**Exercise**
Tally the lines below that include "амфибия" and give only the total.

**Information supplied**
******************************

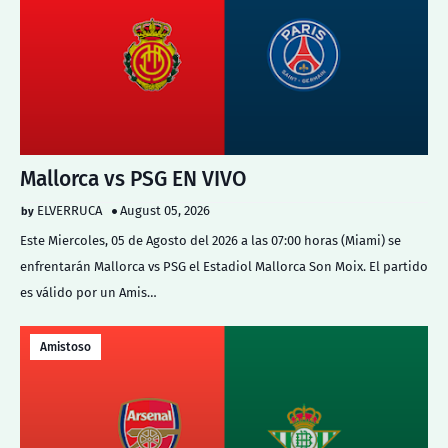
Mallorca vs PSG EN VIVO
ELVERRUCA
August 05, 2026
Este Miercoles, 05 de Agosto del 2026 a las 07:00 horas (Miami) se
enfrentarán Mallorca vs PSG el Estadiol Mallorca Son Moix. El partido
es válido por un Amis…
Amistoso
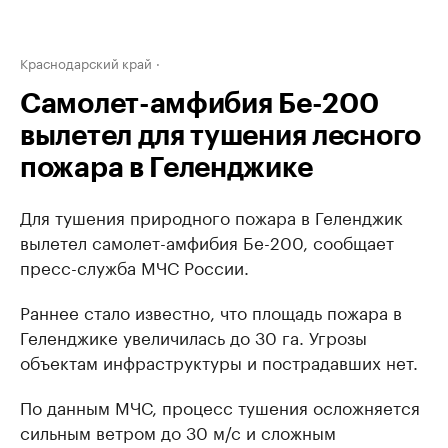
Краснодарский край
Самолет-амфибия Бе-200
вылетел для тушения лесного
пожара в Геленджике
Для тушения природного пожара в Геленджик
вылетел самолет-амфибия Бе-200, сообщает
пресс-служба МЧС России.
Раннее стало известно, что площадь пожара в
Геленджике увеличилась до 30 га. Угрозы
объектам инфраструктуры и пострадавших нет.
По данным МЧС, процесс тушения осложняется
сильным ветром до 30 м/с и сложным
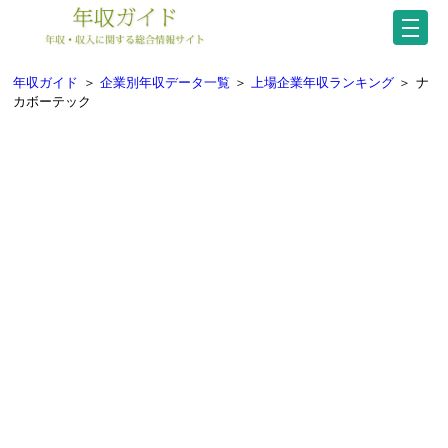
年収ガイド
＞
企業別年収データ一覧
＞
上場企業年収ランキング
＞
ナ
カボーテック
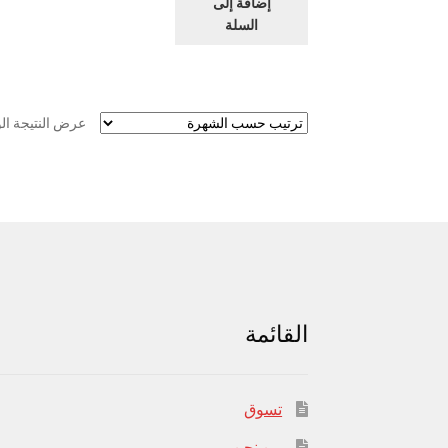
إضافة إلى
السلة
عرض النتيجة ال
القائمة
تسوق
من نحن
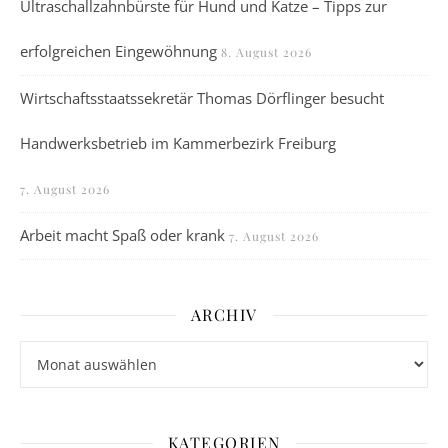
Ultraschallzahnbürste für Hund und Katze – Tipps zur
erfolgreichen Eingewöhnung
8. August 2026
Wirtschaftsstaatssekretär Thomas Dörflinger besucht
Handwerksbetrieb im Kammerbezirk Freiburg
7. August 2026
Arbeit macht Spaß oder krank
7. August 2026
ARCHIV
Archiv
KATEGORIEN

******************************

**Written solution**
2